The right Adalgisa may have helped pick the slack, and Ms. Radvanovsky has partnered with some good Adalgisas on this production’s tour. Unfortunately, whatever qualities the Moscow-born mezzo Ekaterina Gubanova may bring to operas of the Russian and German repertoire, she has a curious tendency to disappear in (rather than “into”) Italian roles.

Here, she gives the same sort of mousy needlepoint performance that she gave as Giovanna Seymour at the Met. The translation of “O ciel” is not, in fact, “Darn,” but one would think it so. Neither in sound nor in deportment does the mezzo suggest a younger rival to Norma, and the character’s scenes with both Norma and Pollione, though not badly sung, are notable dips in voltage.

A response to Raymond Aceto‘s Oroveso is may depend on whether a listener sees the character as a fourth principal or a big character part. The bass is better in his shorter interjections than in his extended pronouncements, with both solos sounding loose and underpowered.

The most satisfying performance comes from the Pollione, veteran Gregory Kunde, who was days away from his 61st birthday at the time. This is some of the best singing I have heard from the American tenor’s present Indian summer. He has the clearest words of the principals, and also the most stylistic assurance. He knows Bellini’s music well, and he knows the best ways to apply his voice in its present estate to that music’s demands. If he cannot make a full and fascinating character of the Roman proconsul loved by the two priestesses, it must be admitted that Bellini and Romani made that a tall order.

Mr. Kunde has the wisdom to take his cue from the music, and to this he brings power, stamina, masculine heat, and generosity. “Generosity” in performance is something different from eagerness to please, something rarer and grander. In this Norma we see both qualities up close, and the contrast is telling.

Renato Palumbo‘s edition includes second verses of cabalettas, and the conductor encourages embellishment of these, from both Mr. Kunde and Ms. Radvanovsky. Maestro Palumbo’s is a measured account that can become downright poky in recitatives. For the most part, he does not have the right singers to fill all the space he gives them, but he steers them well in their solos. The orchestra gives an adequate, unspectacular reading, with some distressed sounds from the principal trumpet and patches of sour tuning in the low strings. The choral work is rather better.

I should report that my ambivalence is at odds with the ovations throughout. It is apparent that most of the audience deemed this a great night (or great nights, assuming a composite) at the Liceu. Some performances “bottle” better than others, and it is possible that some you-are-there excitement from these voices as they sounded in the auditorium was lost on the video recording.

My impression was of a Norma with a few laudable things, and not much overtly wrong, but my patience was tested on two viewings. The Blu-ray’s running time of 176 minutes seemed to pass slowly. A serious mood is set for a scene, and that mood is sustained rather than developed. The subtitles tell us more of shifts in tone than the performers do. Time after time, interest sags and we just trudge along.

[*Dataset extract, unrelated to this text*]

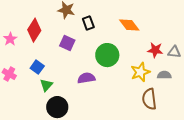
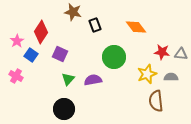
purple square: (67, 43) -> (60, 54), moved
blue square: (37, 67) -> (31, 55), moved
green triangle: (46, 85) -> (68, 79), moved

There are things going on in this opera between the notes, and amid the notes, not captured; the abused but pertinent word “melodrama” has not been considered. When near the end Norma sings “Qual cor tradisti, qual cor perdesti,” it is strangely rhetorical, unearned. I felt I had been told of her grandeur without its having been conveyed in the nearly three hours leading up.

Certainly, everyone involved appears to have approached Bellini’s opera with respect. The director respected it. The conductor respected it. The singers respected it. We too, watching this, can pay our respects. We can draw close, but not too close—not for fear of being burned, but because a respectful distance is what one is expected to maintain. “They really did a good job with Norma. She looks so natural.”